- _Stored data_
+-------+

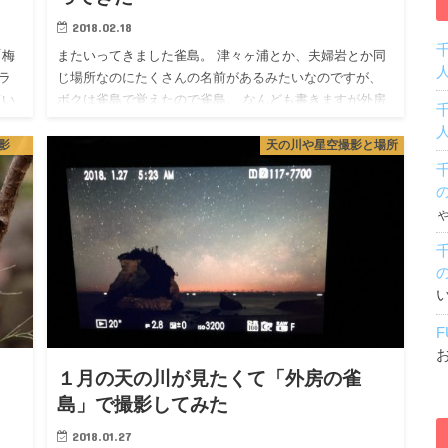
2018.02.18
「梅
またいってきました雀島。 津々ヶ浦とか、夫婦岩とか同
ラ
じ場所なのにたくさんの名前があるみたいなのですが、
てい
ボクは雀島で覚えたので雀島。 なんども書きますが外房
て
です、内房にもありますが。。 と言う訳で、2月の天の川
が撮れるのか…
影
天の川や星空撮影と場所
F
」
１月の天の川が見たくて「外房の雀
島」で撮影してみた
2018.01.27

+-------+

- _About this exercise_
Every record should be duplicated exactly, though any picture in it must be left out.

- _Answer to the exercise_
2018.02.18
「梅
またいってきました雀島。 津々ヶ浦とか、夫婦岩とか同
ラ
じ場所なのにたくさんの名前があるみたいなのですが、
てい
ボクは雀島で覚えたので雀島。 なんども書きますが外房
て
です、内房にもありますが。。 と言う訳で、2月の天の川
が撮れるのか…
影
天の川や星空撮影と場所
F
」
１月の天の川が見たくて「外房の雀
島」で撮影してみた
2018.01.27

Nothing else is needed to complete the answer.